Open mvidalgarcia opened 3 years ago

mvidalgarcia commented 3 years ago

Current behavior

Apart from shell commands, Snakemake also permits running python code directly via run:. At the moment, we're identifying such situations with the job.is_run flag but we're aborting the execution.

Expected behavior

As the use of run: is a common practice in the Snakemake world and LHCb also uses this extensively, we need to support it.

At the moment, the Job-Controller always uses bash -c as command to run the shell args as we've never supported anything else but shell commands. We need to identify when run: is used, let the Job-Controller know this via kwarg or similar and pass python -c as command instead.

Snakefile example:

rule all:
    input:
        "results/greetings.txt"

rule helloworld:
    params:
        name=config["name"]
    output:
        "results/greetings.txt"
    container:
        "docker://3.9-slim-buster"
    run:
        with open(output[0], "w") as out:
            out.write(f"Hello {params['name']}!")
mvidalgarcia commented 3 years ago

A problem arose while working on this issue. Snakemake doesn't support the use of run (Python execution) and container (singularity) directives at the same time.

RuleException in line 27 of ~/code/reanahub/reana-demo-helloworld/workflow/snakemake/Snakefile-run:                              
Singularity directive is only allowed with shell, script, notebook or wrapper directives (not with run).                                    
  File "~/code/reanahub/reana-demo-helloworld/workflow/snakemake/Snakefile-run", line 27, in <module>    

Here is the code that performs the check.

As it can be seen, it considers a rule with container as invalid when it doesn't have shell, script, notebook or wrapper directives.

This is a problem for the REANA integration as it already fails at validation time (in reana-client).

Some possible solutions to this problem might be:

  1. Use a different "free text" directive to set the container images in the Snakefile, (e.g. resources.reana_environment) and read it in the workflow engine to later pass it to the job controller. Cons: The snakemake workflow wouldn't be compatible with Singularity execution as no container would be set following the Snakemake specification syntax.

  2. Try to monkey patch the decorate function to bypass this check. Cons: a) function is too long to monkey patch it. b) monkeypatch would be needed both in r-client and in r-w-e-snakemake (or maybe in r-commons would be enough) c) it would be against the snakefile spec. i.e. there must be a reason why they don't allow to user container and run together.

  3. As Snakemake doesn't permit the use of these two directives at the same time i.e. it's not possible/recommended to run Python code directly in containerized environments (singularity), follow the same guidelines ourselves, and recommend users to use only shell directives and wrap their code into python scripts, which is cleaner and more portable.

@tiborsimko @audrium Do you have any other solution/option in mind? I would like to hear your opinion.

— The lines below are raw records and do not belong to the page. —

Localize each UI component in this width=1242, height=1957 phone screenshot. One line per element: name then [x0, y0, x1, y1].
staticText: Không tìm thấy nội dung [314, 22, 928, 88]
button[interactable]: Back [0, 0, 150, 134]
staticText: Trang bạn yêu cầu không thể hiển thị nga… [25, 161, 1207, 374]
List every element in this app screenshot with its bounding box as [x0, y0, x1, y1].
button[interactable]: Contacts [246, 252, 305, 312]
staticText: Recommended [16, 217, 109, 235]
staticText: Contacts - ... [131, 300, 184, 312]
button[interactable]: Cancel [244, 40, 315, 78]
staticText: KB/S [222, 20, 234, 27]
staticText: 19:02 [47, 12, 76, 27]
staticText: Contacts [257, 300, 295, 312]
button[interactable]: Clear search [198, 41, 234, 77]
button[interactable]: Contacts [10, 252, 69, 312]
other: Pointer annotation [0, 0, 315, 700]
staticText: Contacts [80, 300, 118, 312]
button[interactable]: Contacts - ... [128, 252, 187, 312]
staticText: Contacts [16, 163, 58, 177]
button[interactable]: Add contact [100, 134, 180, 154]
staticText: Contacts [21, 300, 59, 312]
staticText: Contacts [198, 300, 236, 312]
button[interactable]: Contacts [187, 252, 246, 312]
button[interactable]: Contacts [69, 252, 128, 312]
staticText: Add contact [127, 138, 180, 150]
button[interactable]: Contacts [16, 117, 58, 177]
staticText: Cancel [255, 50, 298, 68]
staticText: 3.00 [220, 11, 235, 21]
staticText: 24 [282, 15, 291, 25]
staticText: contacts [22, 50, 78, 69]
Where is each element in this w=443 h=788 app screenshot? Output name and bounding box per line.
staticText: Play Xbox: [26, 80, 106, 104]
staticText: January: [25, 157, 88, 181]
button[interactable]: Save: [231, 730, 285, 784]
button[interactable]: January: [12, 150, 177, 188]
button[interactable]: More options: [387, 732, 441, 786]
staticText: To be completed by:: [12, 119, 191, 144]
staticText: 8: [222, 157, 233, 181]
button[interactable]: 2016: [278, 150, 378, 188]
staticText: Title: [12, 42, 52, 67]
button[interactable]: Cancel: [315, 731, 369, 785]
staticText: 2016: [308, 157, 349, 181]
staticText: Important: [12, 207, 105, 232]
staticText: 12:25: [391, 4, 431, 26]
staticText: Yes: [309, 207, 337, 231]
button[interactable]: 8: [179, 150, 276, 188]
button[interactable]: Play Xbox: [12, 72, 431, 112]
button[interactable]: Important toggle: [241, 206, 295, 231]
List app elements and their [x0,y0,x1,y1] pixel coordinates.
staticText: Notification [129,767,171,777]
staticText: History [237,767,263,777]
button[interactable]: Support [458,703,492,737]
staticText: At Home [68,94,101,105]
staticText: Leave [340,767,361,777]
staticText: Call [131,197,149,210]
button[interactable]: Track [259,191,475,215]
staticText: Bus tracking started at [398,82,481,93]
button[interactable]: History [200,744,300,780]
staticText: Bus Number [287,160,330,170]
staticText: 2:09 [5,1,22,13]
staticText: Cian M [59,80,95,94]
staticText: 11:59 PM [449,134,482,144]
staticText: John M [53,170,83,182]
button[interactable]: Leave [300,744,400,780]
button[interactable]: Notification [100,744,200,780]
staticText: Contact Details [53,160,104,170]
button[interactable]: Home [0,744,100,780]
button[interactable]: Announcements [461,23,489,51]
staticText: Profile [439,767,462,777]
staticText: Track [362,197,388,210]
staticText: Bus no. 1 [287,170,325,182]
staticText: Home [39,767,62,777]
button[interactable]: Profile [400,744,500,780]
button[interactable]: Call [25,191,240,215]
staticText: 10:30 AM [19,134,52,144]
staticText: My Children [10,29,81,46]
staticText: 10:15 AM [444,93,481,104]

audrium commented 3 years ago

@tiborsimko @audrium Do you have any other solution/option in mind? I would like to hear your opinion.

In my opinion the cleanest solution would be to recommend users to use shell directive instead of a run one (Solution #3). It's interesting that the reason it's not possible to run Python directly in containers is that the run directive has access to the rest of the Snakefile (e.g. globally defined variables) and therefore must be executed in the same process as Snakemake itself. (copied form the docs). So I guess there is no way to workaround this since there might be some workflows which would not work anyway.. That's why I think we should enforce the use of shell instead of a run to make the workflows reproducible

tiborsimko commented 3 years ago

(1) For the MVP release, we can definitely say that run directive is not supported yet.

(2) However, we shall need to think of supporting it soon. Looking at one LHCb example, I see that the workflow is using 12 run directives and 48 shell directives:

$ cd XiStarCC
$ rg 'run\s?*:' | wc -l
12
$ rg 'shell\s?*:' | wc -l
48

so the usage of run is quite considerable.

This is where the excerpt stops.